- _Work task_: Could you please find each line in the records that contains the word "notre" and copy it?

- _Source data_:
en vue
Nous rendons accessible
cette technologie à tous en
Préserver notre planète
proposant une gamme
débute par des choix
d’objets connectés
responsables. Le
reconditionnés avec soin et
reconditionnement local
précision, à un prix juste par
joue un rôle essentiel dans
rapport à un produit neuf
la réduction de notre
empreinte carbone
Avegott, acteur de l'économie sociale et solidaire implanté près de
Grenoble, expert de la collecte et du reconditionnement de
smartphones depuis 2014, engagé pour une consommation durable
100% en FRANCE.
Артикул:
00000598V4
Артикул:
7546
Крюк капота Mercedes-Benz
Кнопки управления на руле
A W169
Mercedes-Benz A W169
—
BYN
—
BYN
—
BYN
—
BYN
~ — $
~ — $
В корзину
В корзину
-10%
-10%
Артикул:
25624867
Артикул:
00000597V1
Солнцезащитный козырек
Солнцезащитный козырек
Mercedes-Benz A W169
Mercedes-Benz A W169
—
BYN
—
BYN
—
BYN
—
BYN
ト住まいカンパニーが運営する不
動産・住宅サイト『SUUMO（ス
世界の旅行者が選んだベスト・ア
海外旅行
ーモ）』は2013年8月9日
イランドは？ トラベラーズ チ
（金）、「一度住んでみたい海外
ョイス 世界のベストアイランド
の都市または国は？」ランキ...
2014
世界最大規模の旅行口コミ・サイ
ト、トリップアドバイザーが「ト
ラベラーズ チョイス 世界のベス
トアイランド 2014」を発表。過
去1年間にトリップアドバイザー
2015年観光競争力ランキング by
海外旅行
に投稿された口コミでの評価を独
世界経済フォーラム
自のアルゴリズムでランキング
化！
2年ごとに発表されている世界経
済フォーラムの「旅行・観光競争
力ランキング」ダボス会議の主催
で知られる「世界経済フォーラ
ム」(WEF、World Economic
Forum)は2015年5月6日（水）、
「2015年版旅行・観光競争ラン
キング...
* * *
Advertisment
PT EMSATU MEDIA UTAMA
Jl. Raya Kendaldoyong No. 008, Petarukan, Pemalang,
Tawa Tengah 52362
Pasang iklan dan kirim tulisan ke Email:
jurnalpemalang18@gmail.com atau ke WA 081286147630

- _Response area_:
Préserver notre planète
la réduction de notre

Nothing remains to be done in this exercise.